7/10
But the pearls and such, they don't mean much...
11 February 2007
Warning: Spoilers
Onstage, "Lady in the Dark" was the most groundbreaking musical of the 1940s. It was structured as a straight play about Liza Elliot, a serious, austere fashion editor who begins cracking up on the job. In sessions with her psychoanalyst, she recalls three dreams -- in which the serious drama bursts into lavish complex musical numbers featuring Liza as a singer/dancer who is the epitome of musical comedy glamour (so much so that Vincente Minnelli and Judy Garland named their daughter after this part).

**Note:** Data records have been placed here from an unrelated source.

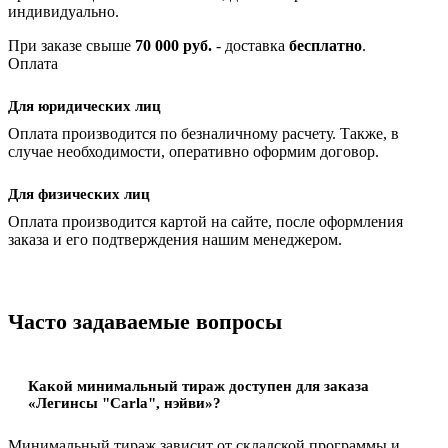
индивидуально.
При заказе свыше
70 000 руб.
- доставка
бесплатно
.
Оплата
Для юридических лиц
Оплата производится по безналичному расчету. Также, в
случае необходимости, оперативно оформим договор.
Для физических лиц
Оплата производится картой на сайте, после оформления
заказа и его подтверждения нашим менеджером.
Часто задаваемые вопросы
Какой минимальный тираж доступен для заказа
«Легинсы "Carla", нэйви»?
Минимальный тираж зависит от складской программы и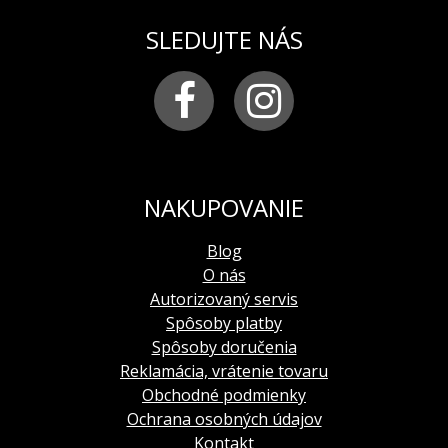
SLEDUJTE NÁS
NAKUPOVANIE
Blog
O nás
Autorizovaný servis
Spôsoby platby
Spôsoby doručenia
Reklamácia, vrátenie tovaru
Obchodné podmienky
Ochrana osobných údajov
Kontakt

On Broadway, Gertrude Lawrence used her crisp English accent and homely appearance to sketch out the editor, and her personal magnetism and wobbly soprano to put over the dreamer. This role should have been a snap for Ginger Rogers, who had not only proved herself the most talented woman performer in musicals of the 30's (including another psychoanalytical musical, "Carefree"), but also won an Oscar as a straight dramatic actress. And so she snapped it up, putting a clause in her contract with Paramount that the musical be bought for her. A much warmer, more attractive performer than Gertrude Lawrence, she could and should have had a triumph in this part.

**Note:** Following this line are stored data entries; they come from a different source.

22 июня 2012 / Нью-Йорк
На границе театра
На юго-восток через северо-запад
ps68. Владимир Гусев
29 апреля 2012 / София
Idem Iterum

As the saying goes: sadly, no.

First Rogers fell afoul of Paramount studio chief Buddy deSylva, a minor songwriter and crude vulgarian, who felt "forced" to produce the movie. DeSylva also hated the show's composer Kurt Weill and, perhaps in retaliation toward both Rogers and Weill, gutted virtually the entire score and thus the heart of the show. Director Mitchell Leisen, a rather nasty and self-loathing character, got off on the wrong foot with Rogers even before shooting. Leisen, who Billy Wilder called "a window dresser," looked down his nose at Rogers, pumped up the script's hatred of women, and put his energy into mink, sequins, gaudy hats, dry ice, and lots and lots of boys in tights.

And so one of Broadway's finest musicals became a gaudy Technicolor fashion parade interspersed with scenes of unbelievably unpleasant misogyny. With virtually no musical numbers to perform (including "My Ship," the song which holds the key to Liza's subconscious), and with a director who disrespected and humiliated her on the set, Rogers didn't stand a chance. Despite her skill and effectiveness in some moments, she comes off as cold and hard in the dramatic scenes and garishly overemphatic in the dreams. Meanwhile, her character endures two hours worth of condescension and hostility. On first viewing it's hard to even look at her fierce and unhappy performance, though if you can stand to watch the movie a few times, her work actually begins to look like a triumph against the odds.

As Martin Scorcese (a fan of this film) points out, the climax comes in the one musical number to survive intact from Broadway. The band strikes up "The Saga of Jenny," and Rogers opens up her skirt to reveal the most gorgeous pair of legs in movie history. As she shimmies her hips a couple of times, we get a taste of the audacity and exhilaration this show should be about. However, the famous jewel-encrusted mink skirt (designed by Leisen, of course) weighed 35 pounds and Rogers had to hold it up through the entire number; meanwhile, her high heels kept getting stuck in the hemp rug he laid down. She still manages to pull it off, but just barely. In a Lux Radio broadcast of "Lady" a year later, she also performed a sweet and delicate reprise of "My Ship." Her original, performed a capella in counterpoint to "Ain't She Sweet," and then hacked out of the movie by deSylva, is presumably decomposing in a Paramount vault somewhere in Hollywood. Ginger Rogers' career lasted another 40 years or so, but if you love her like I do, you have to deeply regret this movie -- the greatest and most unhappily lost opportunity of her career.